Clarity is Key is an introduction to the Toolbox. After a discussion of the concept of literary layers Ransom
provides a swift and complete overview of description, point of view, backstory and flashback, dialog,
showing and telling, narrative trust, and tension and suspense.
“Crystal clear, beautifully organized, perfect examples ... inventive, challenging, inspiring. I have a novel
waiting for completion and it just got a good kick in the a---!” -Gaie Larrick
Without description, your readers can’t see, hear, smell, taste or feel the world you create. How much
description is right for your work? Too much slows things down, too little and your readers are blind. And how
should you describe things? Adverbs and adjectives are boring so use nouns, but which metaphor or simile is
right for the job? Part 2 of The Writer’s Toolbox features rich examples that show you how to use description
to enrich your characters, plot, theme and voice. The important thing is to know your options so that you can
make the right choice.
“I love the samples from various books, your speaking skills, and a
chance to hear your first novel.” –Linda Beltz
The way you use point of view determines the level of intimacy between your readers and your characters.

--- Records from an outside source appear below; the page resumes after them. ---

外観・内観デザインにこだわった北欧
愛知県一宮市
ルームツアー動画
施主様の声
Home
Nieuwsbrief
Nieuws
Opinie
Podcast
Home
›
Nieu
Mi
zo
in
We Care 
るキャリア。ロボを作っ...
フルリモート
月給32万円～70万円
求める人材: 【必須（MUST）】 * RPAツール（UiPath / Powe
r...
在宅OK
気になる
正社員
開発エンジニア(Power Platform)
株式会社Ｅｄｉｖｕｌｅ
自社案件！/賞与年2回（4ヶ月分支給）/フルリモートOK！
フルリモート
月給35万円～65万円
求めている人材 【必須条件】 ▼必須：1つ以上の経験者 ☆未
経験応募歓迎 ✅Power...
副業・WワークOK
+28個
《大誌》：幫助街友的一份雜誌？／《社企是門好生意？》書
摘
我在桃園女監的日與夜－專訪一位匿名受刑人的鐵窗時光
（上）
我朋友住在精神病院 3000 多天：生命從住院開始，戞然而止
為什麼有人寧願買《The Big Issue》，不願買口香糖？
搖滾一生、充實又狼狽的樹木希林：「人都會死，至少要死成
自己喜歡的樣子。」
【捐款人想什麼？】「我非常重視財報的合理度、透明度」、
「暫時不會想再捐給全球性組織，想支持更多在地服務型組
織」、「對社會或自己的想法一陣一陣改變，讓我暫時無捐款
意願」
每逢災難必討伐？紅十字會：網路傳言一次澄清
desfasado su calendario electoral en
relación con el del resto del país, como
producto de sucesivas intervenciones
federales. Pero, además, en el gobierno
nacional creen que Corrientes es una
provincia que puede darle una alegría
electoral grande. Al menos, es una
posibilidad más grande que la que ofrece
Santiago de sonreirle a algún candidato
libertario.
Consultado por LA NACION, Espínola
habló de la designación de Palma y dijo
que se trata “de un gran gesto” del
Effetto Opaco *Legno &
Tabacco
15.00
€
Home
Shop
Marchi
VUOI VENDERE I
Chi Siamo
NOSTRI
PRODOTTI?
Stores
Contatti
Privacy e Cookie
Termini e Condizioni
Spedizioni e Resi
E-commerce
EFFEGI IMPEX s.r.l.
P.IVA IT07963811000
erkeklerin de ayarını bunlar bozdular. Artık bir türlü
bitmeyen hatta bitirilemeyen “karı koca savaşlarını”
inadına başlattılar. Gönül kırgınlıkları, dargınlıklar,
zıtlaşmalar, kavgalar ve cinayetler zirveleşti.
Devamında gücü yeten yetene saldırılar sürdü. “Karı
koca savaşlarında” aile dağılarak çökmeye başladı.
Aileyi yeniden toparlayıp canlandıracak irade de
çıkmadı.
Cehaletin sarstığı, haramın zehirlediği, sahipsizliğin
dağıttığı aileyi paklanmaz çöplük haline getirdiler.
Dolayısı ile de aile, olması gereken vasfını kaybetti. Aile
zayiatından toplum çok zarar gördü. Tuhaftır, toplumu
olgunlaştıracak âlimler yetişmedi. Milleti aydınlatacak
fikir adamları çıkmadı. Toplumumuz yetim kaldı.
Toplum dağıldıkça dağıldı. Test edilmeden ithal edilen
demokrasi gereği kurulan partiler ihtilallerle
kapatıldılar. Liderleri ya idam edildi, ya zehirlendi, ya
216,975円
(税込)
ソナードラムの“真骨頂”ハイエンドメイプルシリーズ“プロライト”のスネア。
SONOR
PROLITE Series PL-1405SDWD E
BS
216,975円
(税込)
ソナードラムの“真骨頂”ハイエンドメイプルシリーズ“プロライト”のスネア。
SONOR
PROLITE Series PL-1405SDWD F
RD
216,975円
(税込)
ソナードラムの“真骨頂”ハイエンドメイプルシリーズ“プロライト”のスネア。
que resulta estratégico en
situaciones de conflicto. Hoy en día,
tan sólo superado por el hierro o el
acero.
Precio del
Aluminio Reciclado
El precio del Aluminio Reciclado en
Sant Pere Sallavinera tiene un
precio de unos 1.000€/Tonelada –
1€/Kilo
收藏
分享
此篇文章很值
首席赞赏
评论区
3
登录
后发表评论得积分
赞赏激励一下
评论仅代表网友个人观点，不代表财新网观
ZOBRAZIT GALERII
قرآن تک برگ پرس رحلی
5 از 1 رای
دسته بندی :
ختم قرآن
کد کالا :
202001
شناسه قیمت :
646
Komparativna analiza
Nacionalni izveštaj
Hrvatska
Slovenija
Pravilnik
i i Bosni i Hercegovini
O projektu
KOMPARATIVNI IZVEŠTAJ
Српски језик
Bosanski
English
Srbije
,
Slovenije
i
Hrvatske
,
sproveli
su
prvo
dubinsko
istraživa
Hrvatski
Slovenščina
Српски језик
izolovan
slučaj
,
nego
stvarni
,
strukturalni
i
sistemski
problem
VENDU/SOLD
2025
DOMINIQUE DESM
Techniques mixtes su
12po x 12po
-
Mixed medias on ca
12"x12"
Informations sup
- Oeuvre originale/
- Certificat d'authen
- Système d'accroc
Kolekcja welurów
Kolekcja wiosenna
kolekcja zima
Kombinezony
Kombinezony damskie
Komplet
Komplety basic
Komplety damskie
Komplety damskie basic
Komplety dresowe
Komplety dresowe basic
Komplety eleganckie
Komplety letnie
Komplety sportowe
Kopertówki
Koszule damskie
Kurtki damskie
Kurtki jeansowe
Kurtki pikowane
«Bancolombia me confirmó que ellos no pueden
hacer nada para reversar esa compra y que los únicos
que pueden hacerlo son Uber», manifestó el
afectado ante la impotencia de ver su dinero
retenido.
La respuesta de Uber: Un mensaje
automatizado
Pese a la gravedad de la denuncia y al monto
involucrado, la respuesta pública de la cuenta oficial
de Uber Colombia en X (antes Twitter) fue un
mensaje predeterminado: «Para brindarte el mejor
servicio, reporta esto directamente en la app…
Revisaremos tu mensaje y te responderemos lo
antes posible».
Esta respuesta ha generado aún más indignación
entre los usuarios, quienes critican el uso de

Perhaps the most important and often mistaken case is memoir. By carefully employing narrative distance,
both the first and third person can be used to give your readers provide the most effective perspective on
your story. In Part 3 of The Writer’s Toolbox, Ransom teaches how to switch points of view without jarring
your readers, how to manipulate narrative distance to emphasize characters’ feelings or the action of the plot
and provides guidance for how to choose the points of view for your work.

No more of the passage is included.